Karl, el Emperador Paul, y los demás aparecieron al unísono.
—Ah, entonces todos son potencias occidentales.
El viejo Daoísta Pisoteando el Cielo comprendió. Había viajado alrededor de la Tierra antes, así que sabía una o dos cosas sobre la Tierra. Lo único que lo hizo fruncir el ceño fue que entre las siete personas frente a él, había en realidad tres personas que emitían un aura comparable a la suya.

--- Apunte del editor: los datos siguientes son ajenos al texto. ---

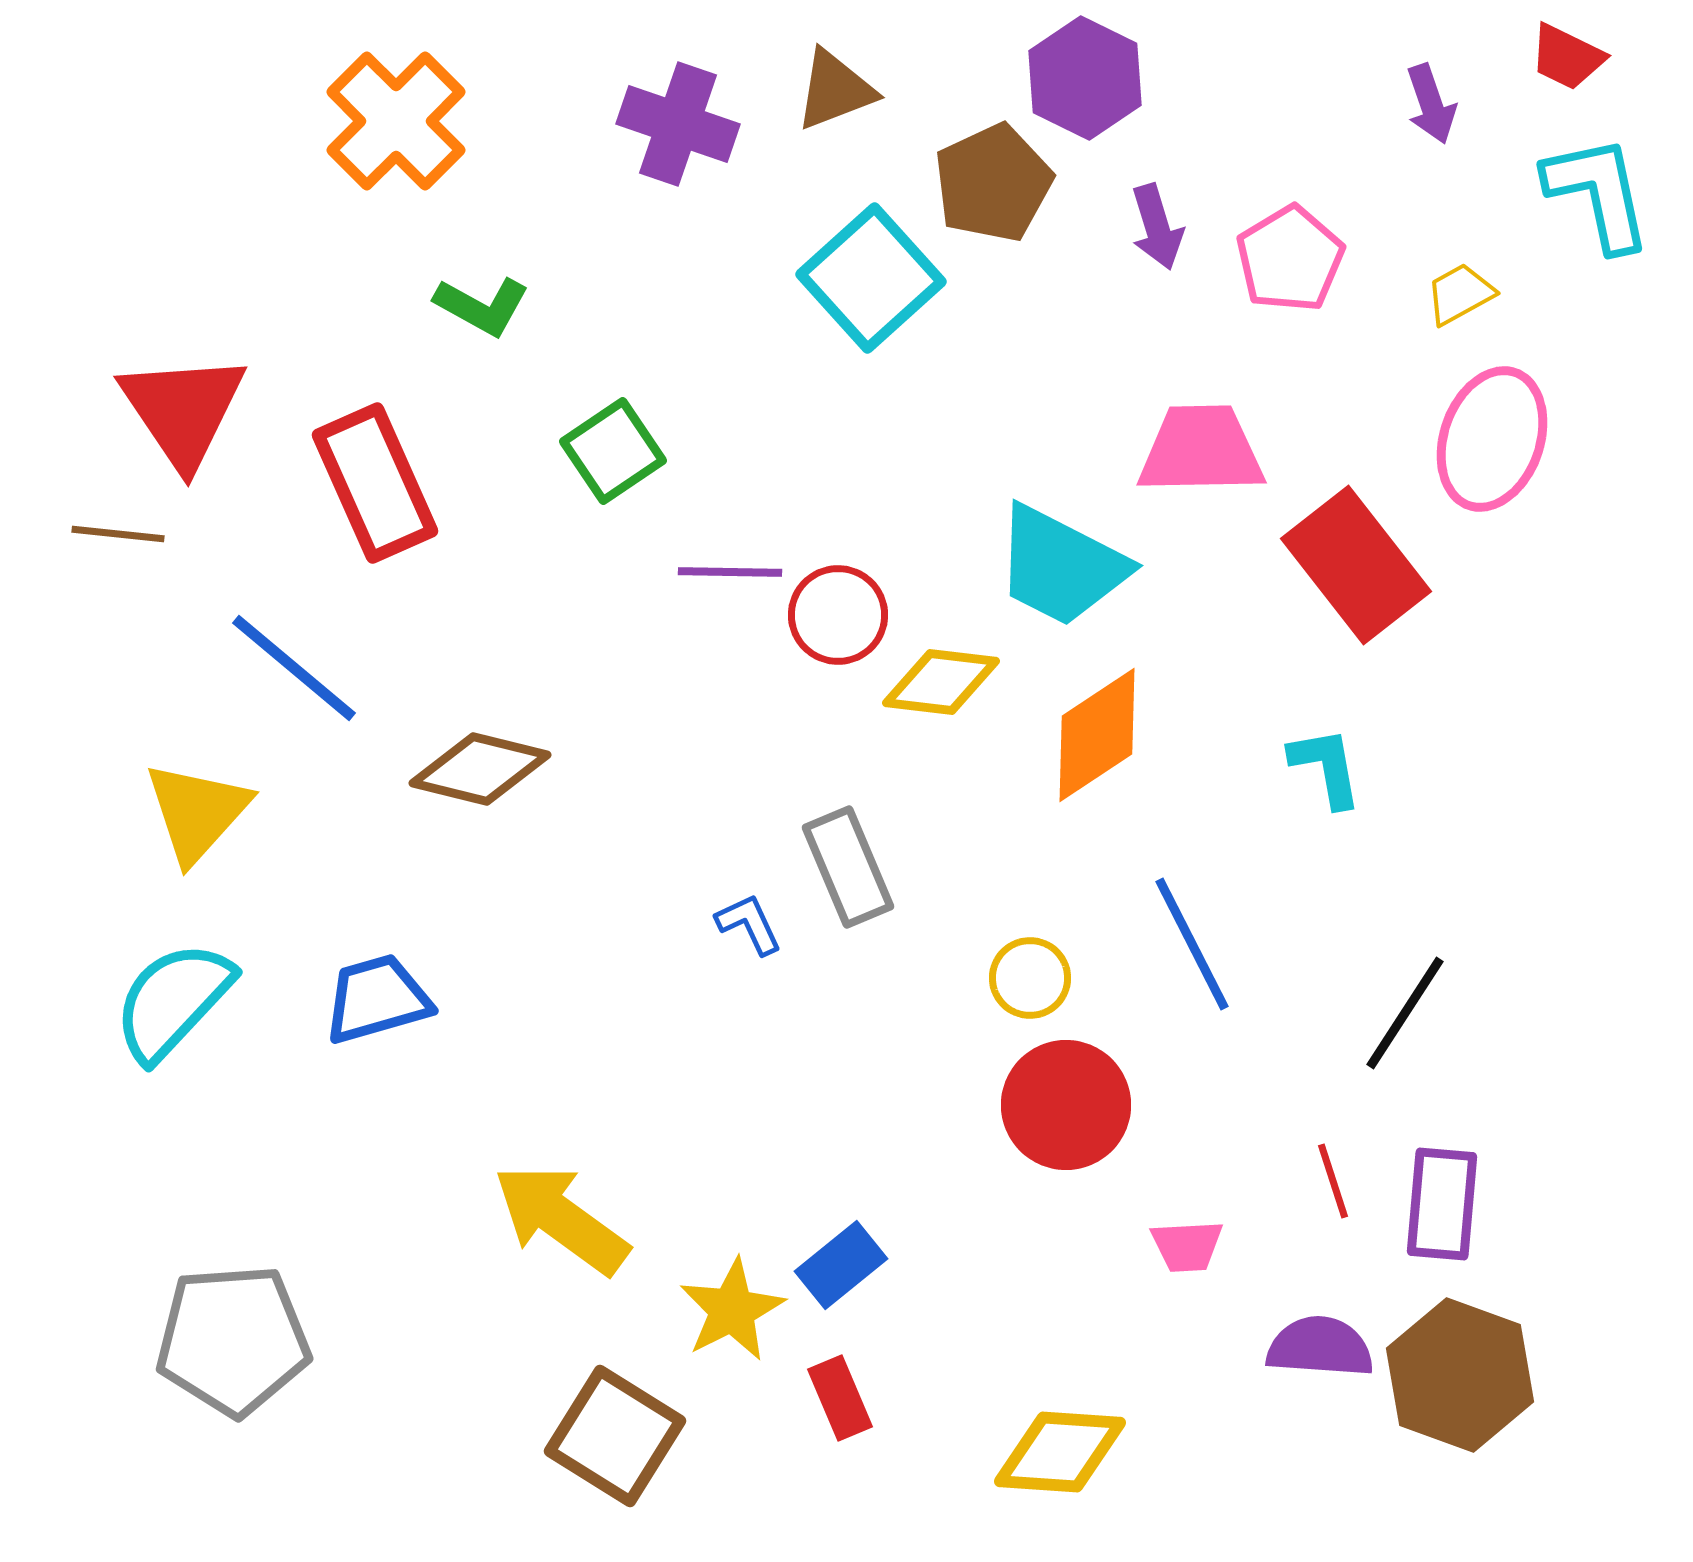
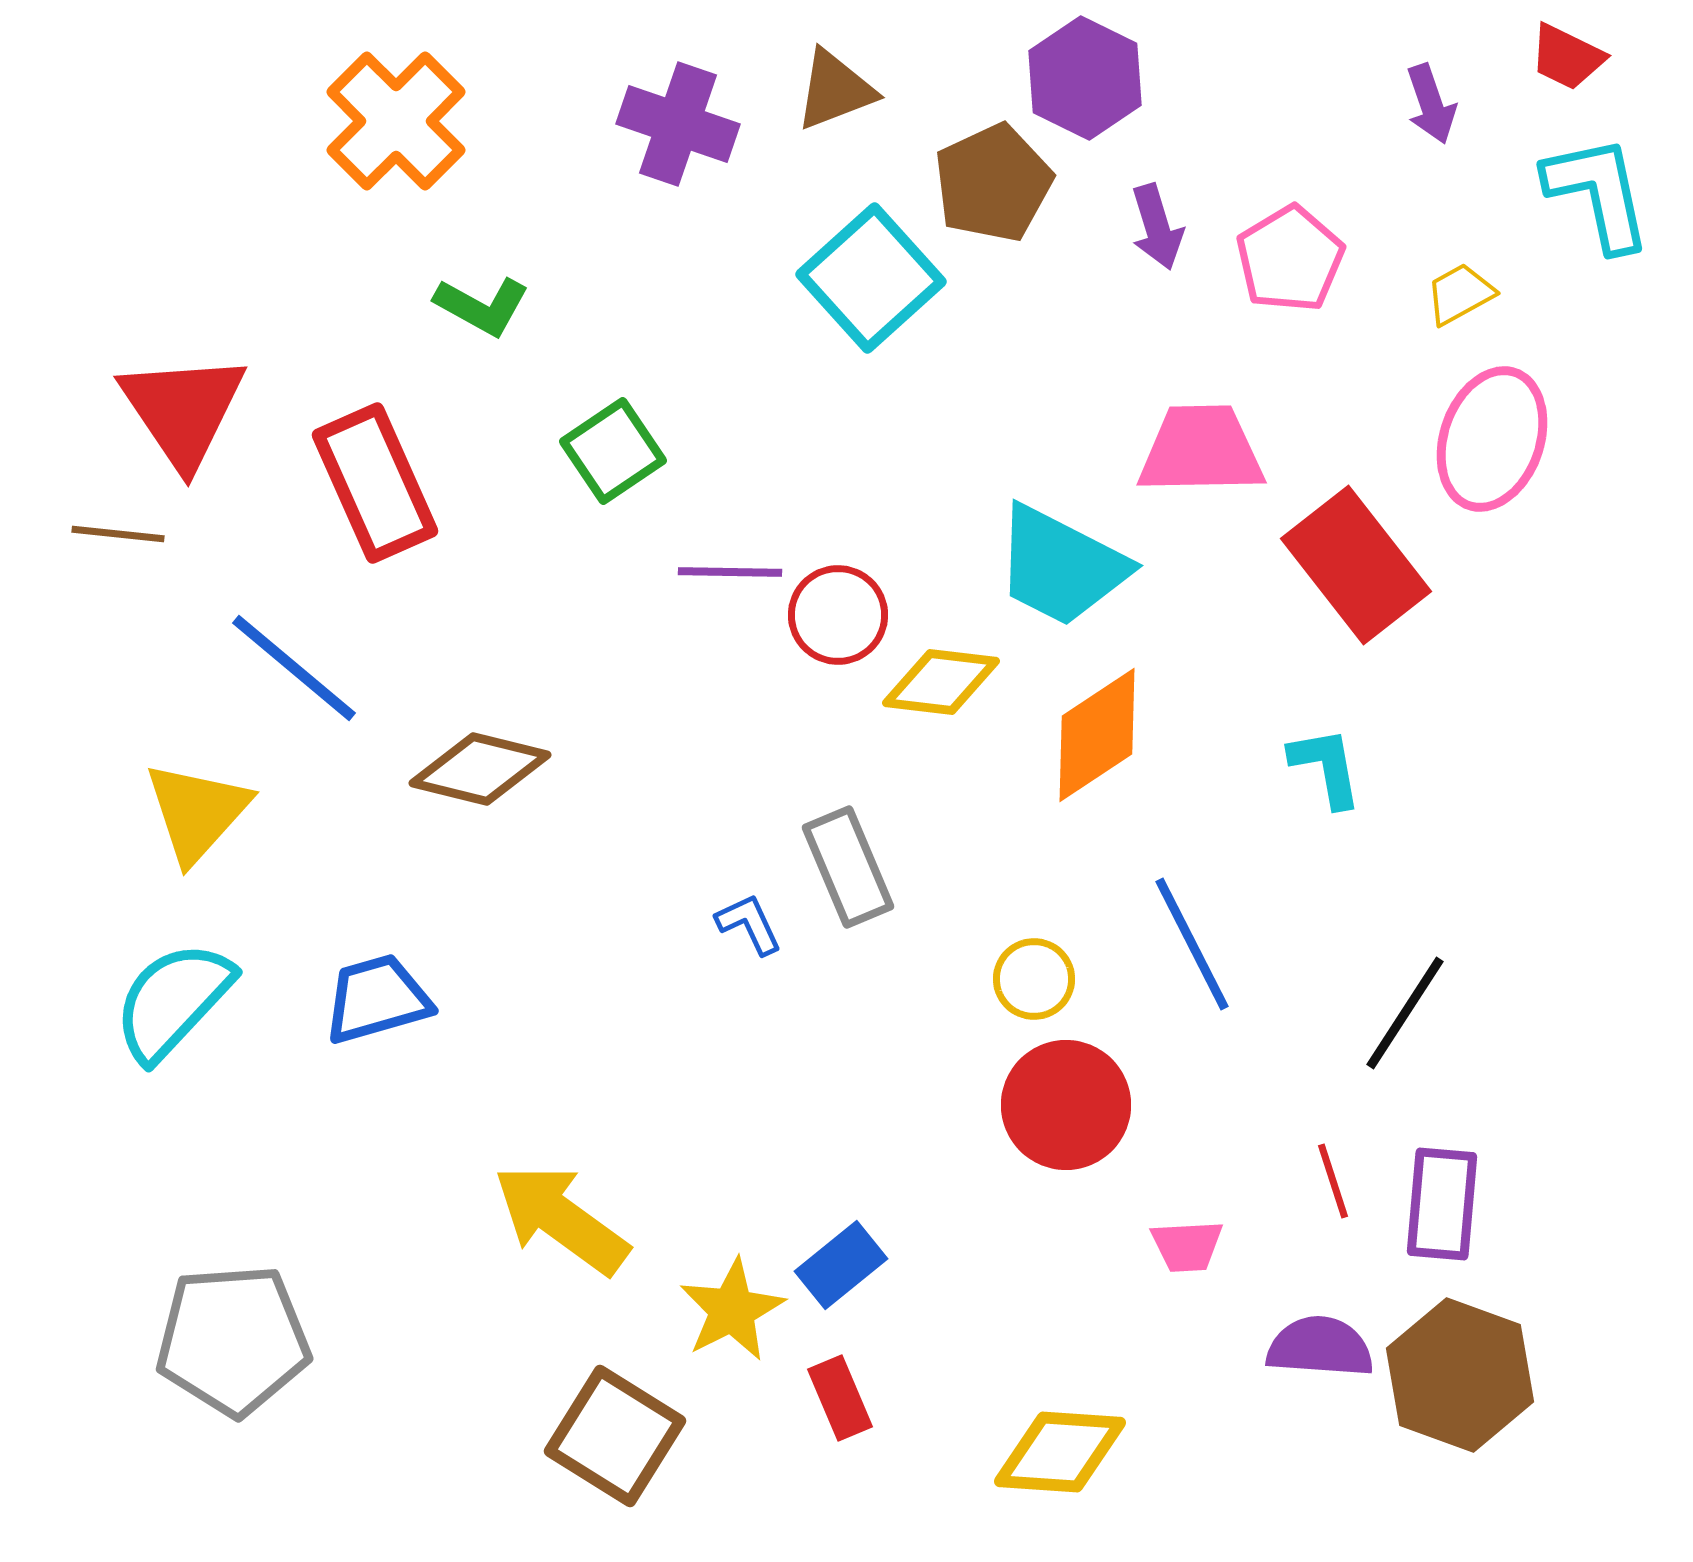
yellow circle at (1030, 978): moved 4 px right, 1 px down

—Estimado experto oriental.
Deathwing laint lamió sus labios y sonrió maliciosamente.
—Solo sentimos que había un leve desastre sangriento aquí, así que vinimos a investigar y ver si podíamos ayudarte.
—¿Un desastre sangriento?
Al oír esto, el resto de las personas se sorprendieron al principio, pero luego reaccionaron rápidamente y maldijeron en secreto a lyante por ser tan desvergonzado. ¡Claramente era una luz de tesoro ascendiendo a los cielos! Sin embargo, lo describió como un desastre sangriento!
—¡Nada mal!
El líder de la espada dominante, witsy, dijo de manera extremadamente amable:
—No tenemos malas intenciones. Por favor, permítanos ir y echar un vistazo.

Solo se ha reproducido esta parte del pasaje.